Das hat sich geändert. Zum einen ist die Aufbereitungstechnik vom Biogas zum Biomethan mit dem Membranverfahren deutlich günstiger geworden. Zum anderen bestimmen nicht mehr nur die Gasproduktionskosten den Kraftstoffpreis, sondern vor allem die Erlöse der Treibhausminderungsquote (THG-Quote). Diese fällt – vereinfacht dargestellt – an, wenn ein Tankstellenbetreiber Biomethan in den Markt bringt. Diese Quote zur CO2-Einsparung kaufen Mineralölkonzerne, um damit ihrer Verpflichtung zur Senkung der Treibhausgasemissionen nachzukommen.

Die Schnackenberg GmbH kauft hierfür Biomethan vom freien Markt aus dem Gasnetz zu. „Wir haben Kontrakte für drei Jahre abgeschlossen und sind verpflichtet, eine bestimmte Menge an Gas pro Jahr abzunehmen“, erklärt Magnus Sackmann, der sich in der Gesellschaft um den kaufmännischen Bereich kümmert.

Der Preis, den die Gesellschaft für das Biomethan zahlen muss, ist dabei ein Mischpreis: Von dem reinen Gaspreis hat der Händler bereits eine Pauschale für die Quote abgezogen. Darum erhalten sie das Gas günstiger als z. B. BHKW-Betreiber. „Wir sind froh, dass wir uns um die ganzen Regularien rund um die THG-Quote nicht kümmern müssen, sondern dass das der Händler übernimmt“, begründet Sackmann das. Zudem unterliegt der Quotenpreis normalen Marktschwankungen. Auch dieses Risiko übernimmt der Händler mit der pauschalen Vergütung.

Beim Gaspreis haben die Gesellschafter mit dem Händler Stillschweigen vereinbart. „‚Wir können aber unterm Strich Biomethan für rund 1 €/kg tanken“, sagt Sackmann. Das entspricht etwa 70 ct/l Diesel, ist also rein auf die Kraftstoffkosten bezogen günstiger als die fossile Variante.

Vom Netz in den Tank

Vor dem Bau der eigenen Tankstelle waren die sechs Gas-Lkw schon vorhanden. Denn Genehmigung, Komponentenlieferung und Bau der Tankstelle haben zusammen länger gedauert als die Lieferzeit der Lkw. „Wir haben daher in den ersten Monaten an Öffentlichen Tankstellen Gas getankt, was sich aber als nicht praxistauglich herausgestellt hat“, sagt Sackmann. Grund: Die öffentlichen Säulen sind für Pkw ausgelegt. Damit sind die Speicher innerhalb des Tanksystems schnell leer, es fehlt also Druck, um einen Lkw-Tank komplett füllen zu können. „Wir hatten nur rund 60 % Tankinhalt und damit mit einer Tankfüllung eine Reichweite von 400 km – für einige Fahrziele zu wenig“, erklärt er.

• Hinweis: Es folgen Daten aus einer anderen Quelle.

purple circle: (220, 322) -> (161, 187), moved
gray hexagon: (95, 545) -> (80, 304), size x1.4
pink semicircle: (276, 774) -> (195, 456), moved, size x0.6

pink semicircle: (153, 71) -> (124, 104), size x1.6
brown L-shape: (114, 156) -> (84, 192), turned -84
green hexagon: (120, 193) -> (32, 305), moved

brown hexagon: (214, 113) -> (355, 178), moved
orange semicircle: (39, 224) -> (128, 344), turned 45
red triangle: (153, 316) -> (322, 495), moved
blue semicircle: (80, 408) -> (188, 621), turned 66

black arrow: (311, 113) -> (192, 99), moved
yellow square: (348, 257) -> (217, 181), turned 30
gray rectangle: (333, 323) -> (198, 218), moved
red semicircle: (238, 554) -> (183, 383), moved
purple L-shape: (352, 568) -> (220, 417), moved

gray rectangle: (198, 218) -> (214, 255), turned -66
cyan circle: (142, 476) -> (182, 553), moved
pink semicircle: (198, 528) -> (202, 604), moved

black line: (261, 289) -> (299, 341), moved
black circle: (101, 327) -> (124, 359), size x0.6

Das hat sich mit der eigenen Tankstelle geändert. Diese ist direkt an eine Erdgasleitung mit 800 mbar Druck angeschlossen, die am Rande des Gewerbegebiets „Timkepark“ verläuft. Der Gasnetzbetreiber EWE hat die von Schnackenberg benötigte Gasmenge als „Hausanschluss“ eingestuft und daher eine Druckminderung auf 90 mbar vorgeschrieben. Der Verdichter der Tankstelle muss den Druck dann wieder auf 270 bar erhöhen. „Wir sind noch im Austausch mit dem Gasnetzbetreiber, weil mit dieser Regelung Energie verschwendet wird. Unserer Verdichter könnte Gas mit einem Vordruck von bis zu 400 mbar verarbeiten“, sagt Jan Ludeloff, Geschäftsführer vom Unternehmen Movingreen aus Sittensen, das das Tankstellenkonzept erarbeitet und die Tankstelle errichtet hat.

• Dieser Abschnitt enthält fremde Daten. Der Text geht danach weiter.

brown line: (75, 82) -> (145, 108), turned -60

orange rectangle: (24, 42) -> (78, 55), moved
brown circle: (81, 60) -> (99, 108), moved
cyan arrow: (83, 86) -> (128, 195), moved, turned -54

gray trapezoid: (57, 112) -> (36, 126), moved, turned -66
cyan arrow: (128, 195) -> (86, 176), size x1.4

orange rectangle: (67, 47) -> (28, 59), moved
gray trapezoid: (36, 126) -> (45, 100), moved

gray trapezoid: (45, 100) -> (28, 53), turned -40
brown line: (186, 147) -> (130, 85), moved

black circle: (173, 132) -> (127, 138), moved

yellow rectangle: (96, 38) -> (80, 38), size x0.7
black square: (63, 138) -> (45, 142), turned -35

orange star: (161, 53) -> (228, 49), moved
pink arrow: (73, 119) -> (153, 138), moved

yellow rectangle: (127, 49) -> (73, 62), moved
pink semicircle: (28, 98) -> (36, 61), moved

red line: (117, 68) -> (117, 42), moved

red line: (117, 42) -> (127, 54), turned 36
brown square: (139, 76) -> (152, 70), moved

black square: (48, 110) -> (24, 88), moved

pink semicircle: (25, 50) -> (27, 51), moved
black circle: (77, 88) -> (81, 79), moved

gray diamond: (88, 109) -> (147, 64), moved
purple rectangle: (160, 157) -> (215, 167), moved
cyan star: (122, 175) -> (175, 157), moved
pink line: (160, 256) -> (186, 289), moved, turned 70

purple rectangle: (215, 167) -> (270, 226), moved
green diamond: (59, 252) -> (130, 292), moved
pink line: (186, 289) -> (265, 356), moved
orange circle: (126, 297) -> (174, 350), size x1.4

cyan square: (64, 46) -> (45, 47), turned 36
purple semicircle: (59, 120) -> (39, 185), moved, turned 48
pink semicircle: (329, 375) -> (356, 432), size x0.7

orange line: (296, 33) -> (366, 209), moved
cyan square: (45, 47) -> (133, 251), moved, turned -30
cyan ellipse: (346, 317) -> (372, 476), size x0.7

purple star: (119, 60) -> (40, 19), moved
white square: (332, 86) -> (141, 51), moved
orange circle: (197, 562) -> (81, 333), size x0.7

Die Tankstelle besteht aus folgenden Komponenten:

  • Die Schnackenberg GmbH hat ein rund 2.000 m² Grundstück erworben und asphaltiert.
  • Auf der Fläche steht eine Verdichterstation, die pro Stunde 140 m3 Gas aus  dem Netz entnimmt, verdichtet und in einem Druckspeicher zwischenlagert. Dieser versorgt eine Schnelltanksäule, mit der drei Lkw nacheinander betankt werden können, bis der Speicher wieder gefüllt werden muss. Eine komplette Tankfüllung dauert etwa zehn Minuten.
  • Am Rande der Fläche stehen zurzeit drei Tanksäulen mit je zwei Anschlüssen für die Nachtbetankung. Diese verwerten das Gas aus dem Netz direkt, es muss nicht erst in dem Zwischenspeicher befördert werden.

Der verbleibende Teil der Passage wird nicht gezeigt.